Adegdigu continued to expand her garden with potatoes and other crops, and began buying her own seed. At the next harvest, thanks to her new knowledge from ENGINE about crop seasonality and selling when prices were high, she was able to earn a whopping $478 from selling her carrots. With that money in hand, and a loan provided to her by her a community-banking group established throughout ENGINE project areas—she was able to finally move out of the family’s rented shack and construct her own home.
Meanwhile, her new goats began reproducing. Although she kept her original goat stock, she sold five kids to provide the 50 percent cost-share that ENGINE required so that she could upgrade to having a cow.
“I wanted to continue diversifying my livelihood, and I wanted to get the extra milk for my family,” says Adegdigu.
A new life
Today, Adegdigu is no longer a domestic laborer. She’s a farmer. Her farming efforts are providing enough food to feed her family regular nutritious meals and improving her overall quality of life.

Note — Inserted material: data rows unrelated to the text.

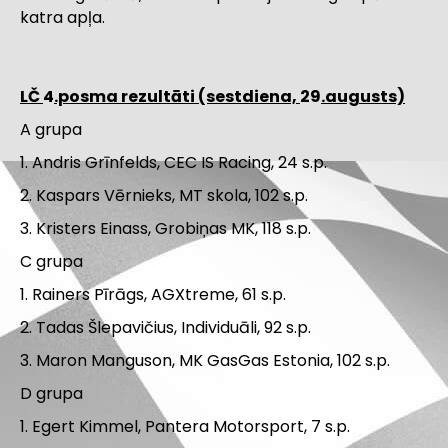
katra apļa.
LČ
4
.posma rezultāti (sestdiena,
29
.augusts)
A grupa
1. Andris Grīnfelds, CEC IS Racing, 24 s.p.
2. Kaspars Vērnieks, MT skola, 102 s.p.
3. Kristers Einass, Grobiņas MK, 118 s.p.
C grupa
1. Rainers Pīrāgs, AGXtreme, 61 s.p.
2. Tadas Šlepavičius, Individuāli, 92 s.p.
3. Maron Manguson, MK GasGas Estonia, 102 s.p.
D grupa
1. Egert Kimmel, Pantera Motorsport, 7 s.p.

“ENGINE was like a light – it showed me the way to have a better life for myself,” Adegdigu says. “The program forced me to change my mindset, because I always felt that farming was for other people, not for me,” Adegdigu explains. “But with a beautiful farm like this, I now feel like I should have people working for me, not the other way around!”
Adegdigu had another baby after becoming an ENGINE client, and she says the extra nutrition has also done wonders, noting that the new baby is much healthier than her other children ever were. “She looks 3-4 years old even though she’s only an infant. This makes me proud.”
Not content to rest on her successes, Adegdigu’s next plan is to invest in getting oxen, so that she can also plant grain. No longer tied to working outside the home as a daily laborer, she says she has room to breathe.
“I now have time to pass on my knowledge to my neighbors, and they’re starting to buy seed and start their own gardens, too,” she says.
Adegdigu says she often has trouble believing just how much her life has changed since the ENGINE program started, and how much hope she has for the future.
“I used to be truly destitute, but now I’m moving to the middle,” she says. “I’m not poor anymore, and having the access, training and capacity I received gives me confidence that I will become even stronger in the years to come.”